Households’ budget constraint (in present terms)

The flow budget constraint written in present terms:

\[ e^{-R(t)}\dot{S}(t) \le r(t)e^{-R(t)}S(t)+e^{-R(t)}w(t)\frac{L(t)}{H}-e^{-R(t)}c(t)\frac{L(t)}{H}, \]


\[ R(t)=\int_{0}^{t}r(s)ds,\qquad\dot{R}(t)=r(t) \]

Lifetime budget constraint

Integrate the flow budget constraint:

\[ e^{-R(t)}\dot{S}(t) \le r(t)e^{-R(t)}S(t)+e^{-R(t)}w(t) \frac{L(t)}{H}-e^{-R(t)}c(t)\frac{L(t)}{H}, \]

The left-hand side becomes:

\[ \begin{aligned} \int_{0}^{\infty}e^{-R(t)}\dot{S}(t)dt &= \left[e^{-R(t)}S(t)\right]_{0}^{\infty}-\int_{0}^{\infty}-r(t)e^{-R(t)}S(t)dt\\ &= \lim_{t\to\infty}e^{-R(t)}S(t)- S(0)+\int_{0}^{\infty}r(t)e^{-R(t)}S(t)dt. \end{aligned} \]
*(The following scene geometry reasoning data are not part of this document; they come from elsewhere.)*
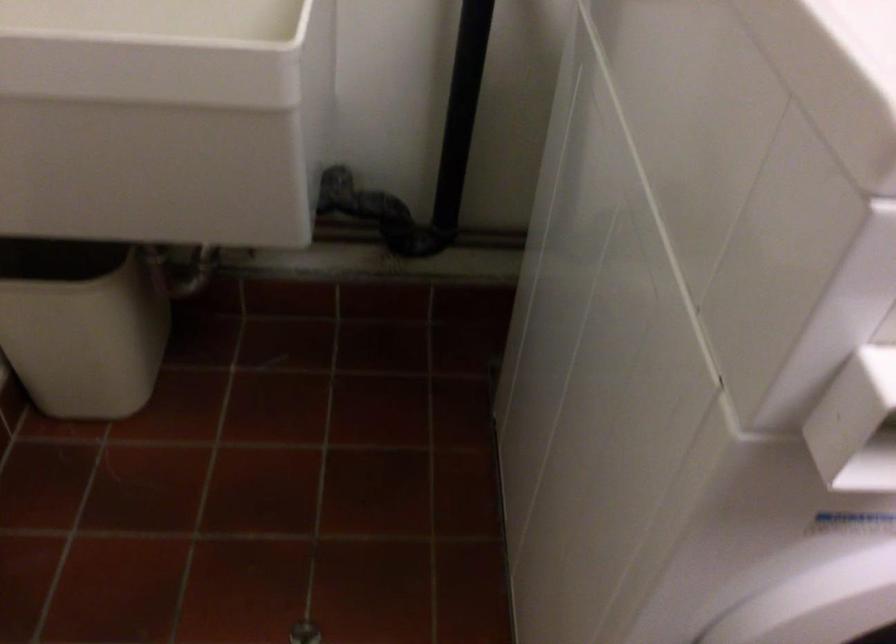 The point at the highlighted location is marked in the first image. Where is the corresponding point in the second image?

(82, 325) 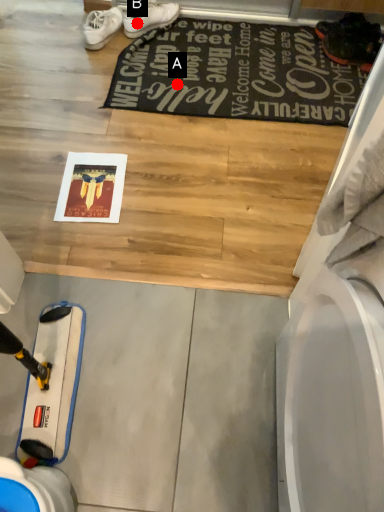 Question: Two points are circled on the image, labeled by A and B beside each circle. Which point is farther from the camera taking this photo?

Choices:
 (A) A is further
 (B) B is further

Answer: (B) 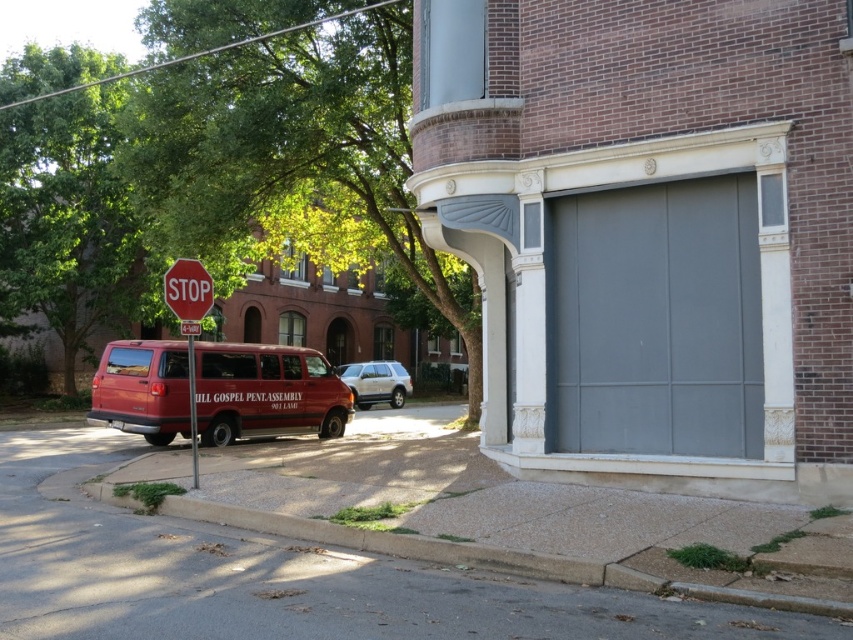 You are a photographer adjusting your camera settings to capture the urban street scene. You notice two points of interest marked at coordinates point (289, 365) and point (198, 323). Which point should you focus on first if you want to ensure both are in sharp focus?

You should focus on point (289, 365) first because it is closer to the camera than point (198, 323). This ensures the closer point is in focus, and the farther point will also be within the depth of field if properly adjusted. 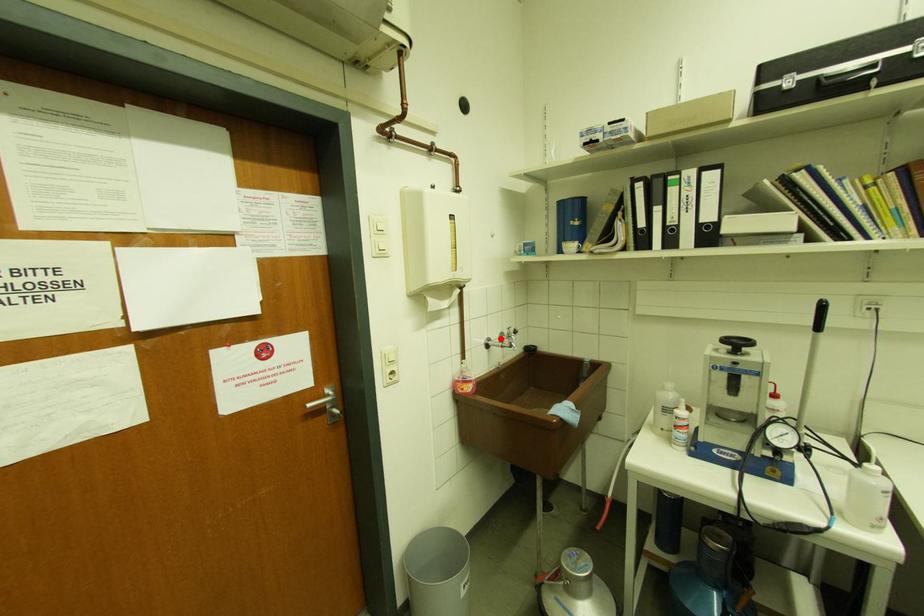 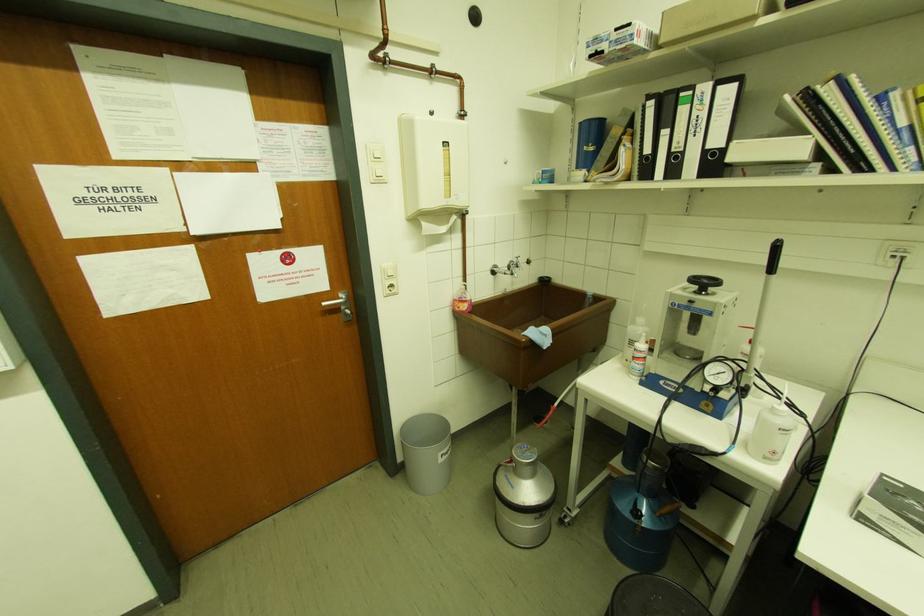 Locate, in the second image, the point that corresponds to the highlighted location in the first image.

(509, 267) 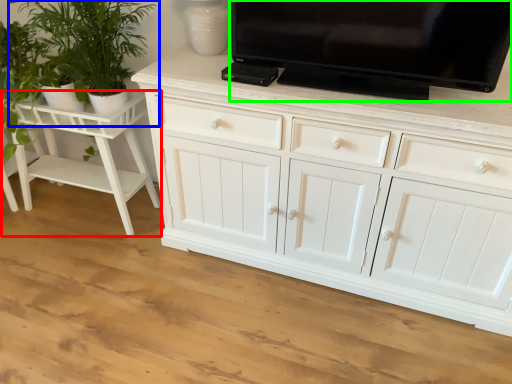 Question: Which object is positioned closest to vanity (highlighted by a red box)? Select from houseplant (highlighted by a blue box) and television (highlighted by a green box).

Choices:
 (A) houseplant
 (B) television

Answer: (A) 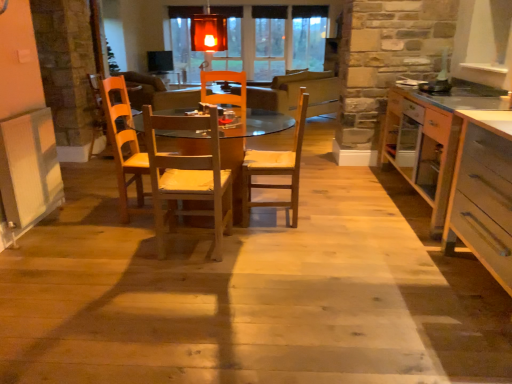 Question: Is light brown wooden chair at center, placed as the first chair when sorted from right to left, facing away from wooden chair at center, the 1th chair from the left?

Choices:
 (A) yes
 (B) no

Answer: (B)

Question: Can you confirm if light brown wooden chair at center, marked as the second chair in a left-to-right arrangement, is shorter than wooden chair at center, the second chair viewed from the right?

Choices:
 (A) yes
 (B) no

Answer: (B)

Question: Is light brown wooden chair at center, marked as the second chair in a left-to-right arrangement, not close to wooden chair at center, the 1th chair from the left?

Choices:
 (A) yes
 (B) no

Answer: (B)

Question: From a real-world perspective, does light brown wooden chair at center, marked as the second chair in a left-to-right arrangement, sit lower than wooden chair at center, the second chair viewed from the right?

Choices:
 (A) no
 (B) yes

Answer: (B)

Question: Does light brown wooden chair at center, marked as the second chair in a left-to-right arrangement, touch wooden chair at center, the 1th chair from the left?

Choices:
 (A) no
 (B) yes

Answer: (A)

Question: Considering the positions of point click(99, 107) and point click(246, 167), is point click(99, 107) closer or farther from the camera than point click(246, 167)?

Choices:
 (A) closer
 (B) farther

Answer: (B)

Question: Considering the positions of wooden armchair at left and light brown wooden chair at center, placed as the first chair when sorted from right to left, in the image, is wooden armchair at left wider or thinner than light brown wooden chair at center, placed as the first chair when sorted from right to left,?

Choices:
 (A) wide
 (B) thin

Answer: (A)

Question: Considering their positions, is wooden armchair at left located in front of or behind light brown wooden chair at center, placed as the first chair when sorted from right to left?

Choices:
 (A) behind
 (B) front

Answer: (A)

Question: Choose the correct answer: Is wooden armchair at left inside light brown wooden chair at center, marked as the second chair in a left-to-right arrangement, or outside it?

Choices:
 (A) outside
 (B) inside

Answer: (A)

Question: Relative to white laminate countertop at right, is wooden chair at center, the second chair viewed from the right, in front or behind?

Choices:
 (A) front
 (B) behind

Answer: (A)

Question: Is point (166, 208) closer or farther from the camera than point (409, 115)?

Choices:
 (A) closer
 (B) farther

Answer: (A)

Question: From a real-world perspective, is wooden chair at center, the 1th chair from the left, positioned above or below white laminate countertop at right?

Choices:
 (A) above
 (B) below

Answer: (A)

Question: Choose the correct answer: Is wooden chair at center, the 1th chair from the left, inside white laminate countertop at right or outside it?

Choices:
 (A) inside
 (B) outside

Answer: (B)

Question: Considering their positions, is wooden armchair at left located in front of or behind wooden chair at center, the second chair viewed from the right?

Choices:
 (A) front
 (B) behind

Answer: (B)

Question: Choose the correct answer: Is wooden armchair at left inside wooden chair at center, the second chair viewed from the right, or outside it?

Choices:
 (A) outside
 (B) inside

Answer: (A) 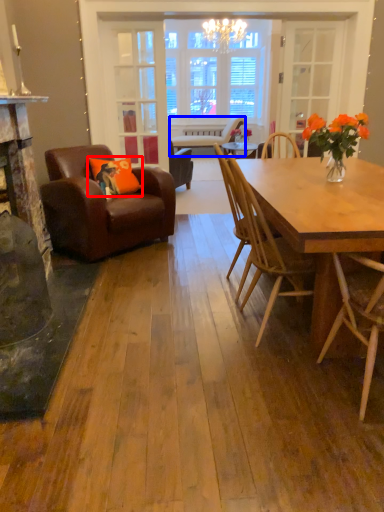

The right-hand side becomes:

\[ \int_{0}^{\infty}\left[r(t)e^{-R(t)}S(t)+e^{-R(t)}w(t) \frac{L(t)}{H}-e^{-R(t)}c(t)\frac{L(t)}{H}\right]dt \]

Life-time budget constraint (cont’d)

We get

\[ \lim_{t\to\infty}e^{-R(t)}S(t)-S(0) \le \int_{0}^{\infty}e^{-R(t)}w(t)\frac{L(t)}{H}dt - \int_{0}^{\infty}e^{-R(t)}c(t)\frac{L(t)}{H}dt \]

By assuming \(\lim_{t\to\infty}e^{-R(t)}S(t)\ge 0\) we get

\[ \int_{0}^{\infty}e^{-R(t)}c(t)\frac{L(t)}{H}dt \le S(0)+\int_{0}^{\infty}e^{-R(t)}w(t)\frac{L(t)}{H}dt \]

This inequality states that the present value of the consumption of a household must not exceed initial saving plus the present value of their lifetime income.

No-Ponzi Game condition

The condition

\[ \lim_{t\to\infty}e^{-R(t)}S(t) \ge 0 \]

is called the No-Ponzi Game condition. This condition is violated if the household always borrows money to repay their borrowings; the interest accrue and present value of borrowing in the infinite future becomes nonzero.

Such a financial scheme is excluded.

NB: NPG condition is different from the transversality condition (a few professional authors are confused!). NPG is an assumption for the model, while transversality is for the model’s optimal path.

Optimization problem

The consumer’s problem is thus

\[ \begin{aligned} &\max \int_{0}^{\infty} B e^{-\beta t}\frac{\hat{c}(t)^{1-\theta}}{1-\theta}dt\\ &\text{subject to }\\&\quad\int_{0}^{\infty}e^{-R(t)+(n+g)t}\hat{c}(t)dt \le\hat{k}(0)+\int_{0}^{\infty}e^{-R(t)+(n+g)t}\hat{w}(t)dt. \end{aligned} \]

Romer defines the Lagrangian function and bypasses (sacrifycing mathematical rigor) the technical stuff.